Published
The daughters of the murdered civil rights activist demand that their father’s case be reopened. A recently deceased policeman accused the New York police and the FBI in a letter published after his death.
The daughters of US civil rights activist Malcolm X, murdered in 1965, have called for a full new investigation into the attack. Over the weekend, they relied on newly emerged evidence that allegedly implicated the New York Police and the FBI in the attack. All evidence on the case would have to be “thoroughly checked”, demanded Ilyasah Shabazz, one of the six daughters of the civil rights activist, in a press conference.
A spokesman for the prosecutor’s office in New York said when asked by the AFP news agency that a new investigation into the murder case was “underway.” The New York FBI office did not respond to AFP’s request.
Shot shortly before the speech
Malcolm X was shot dead on February 21, 1965 while performing in Harlem, New York. During the press conference on Saturday, a letter was read from a deceased police officer alleging that the New York police and the FBI were complicit in the murder. The late official Raymond Wood did not want his statements on the case to be published until after his death.

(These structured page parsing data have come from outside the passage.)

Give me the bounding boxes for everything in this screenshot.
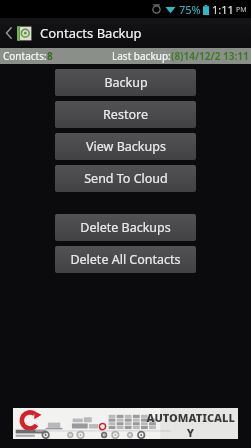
staticText: Contacts Backup [40,24,142,42]
staticText: 75% [179,2,201,17]
staticText: Restore [103,106,148,123]
staticText: 1:11 [212,2,234,17]
button[interactable]: Delete All Contacts [55,246,196,273]
staticText: Last backup: [112,49,171,63]
button[interactable]: Backup [55,69,196,96]
staticText: Backup [104,74,148,91]
button[interactable]: Send To Cloud [55,165,196,192]
staticText: View Backups [86,138,166,155]
button[interactable]: View Backups [55,133,196,160]
button[interactable]: Advertisement: OpenShift - sign up free [13,408,238,439]
button[interactable]: Restore [55,101,196,128]
staticText: Send To Cloud [84,170,168,187]
staticText: Contacts: [3,49,47,63]
button[interactable]: Contacts Backup [0,18,251,48]
staticText: AUTOMATICALLY [146,410,235,437]
staticText: (8)14/12/2 13:11 [171,49,249,63]
staticText: Delete All Contacts [70,251,181,268]
button[interactable]: Delete Backups [55,214,196,241]
staticText: Delete Backups [80,219,171,236]
staticText: PM [236,5,247,15]
staticText: 8 [47,49,53,63]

Wood – an African American – is said to have lured Malcolm X’s two bodyguards into a trap as an undercover agent. The two bodyguards were arrested a few days before the murder. When he appeared in Harlem, the civil rights activist was without a bodyguard. He was shot dead when he was about to start giving a speech.
Three men were sentenced to life imprisonment for the attack. One of them, Thomas Hagan, confessed to the crime, but called the other two convicts innocent. Hagan was released in 2010 after granting a petition for clemency that he had submitted. He was a former member of the Muslim black movement Nation of Islam, of which Malcolm X was a leader. One of the other two convicts died in prison in 2009. The third convict was released on parole in 1985.